Stored dataset items:
____________________

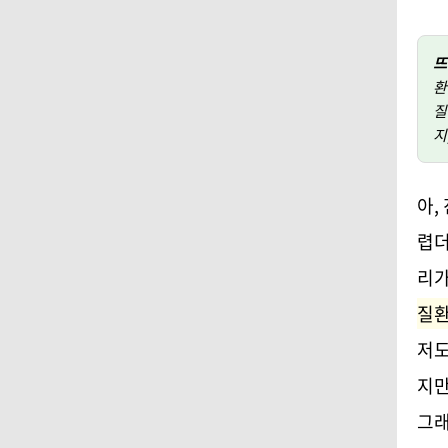
뜨
환
질
지
아,
렵더
리가
질환
저도
지만
그래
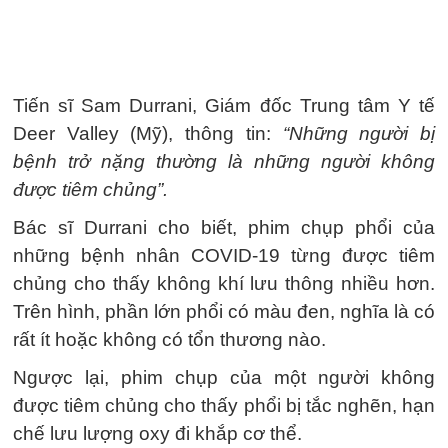
Tiến sĩ Sam Durrani, Giám đốc Trung tâm Y tế
Deer Valley (Mỹ), thông tin:
“Những người bị
bệnh trở nặng thường là những người không
được tiêm chủng”.
Bác sĩ Durrani cho biết, phim chụp phổi của
những bệnh nhân COVID-19 từng được tiêm
chủng cho thấy không khí lưu thông nhiều hơn.
Trên hình, phần lớn phổi có màu đen, nghĩa là có
rất ít hoặc không có tổn thương nào.
Ngược lại, phim chụp của một người không
được tiêm chủng cho thấy phổi bị tắc nghẽn, hạn
chế lưu lượng oxy đi khắp cơ thể.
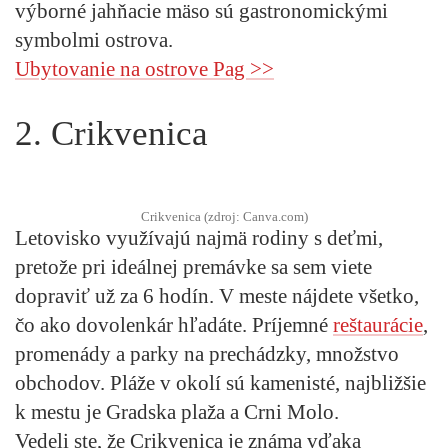
výborné jahňacie mäso sú gastronomickými
symbolmi ostrova.
Ubytovanie na ostrove Pag >>
2. Crikvenica
Crikvenica (zdroj: Canva.com)
Letovisko využívajú najmä rodiny s deťmi,
pretože pri ideálnej premávke sa sem viete
dopraviť už za 6 hodín. V meste nájdete všetko,
čo ako dovolenkár hľadáte. Príjemné
reštaurácie
,
promenády a parky na prechádzky, množstvo
obchodov. Pláže v okolí sú kamenisté, najbližšie
k mestu je Gradska plaža a Crni Molo.
Vedeli ste, že Crikvenica je známa vďaka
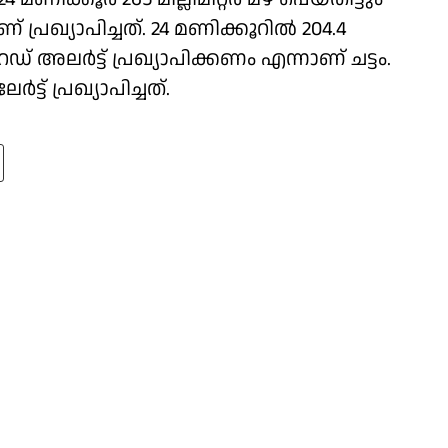
 പ്രഖ്യാപിച്ചത്. 24 മണിക്കൂറില്‍ 204.4
 റെഡ് അലര്‍ട്ട് പ്രഖ്യാപിക്കണം എന്നാണ് ചട്ടം.
് പ്രഖ്യാപിച്ചത്.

____________________

- PROBLEM -
Looking at each line of the records, count the ones where the word "phim" appears, and report only the count.

- SOLUTION -
2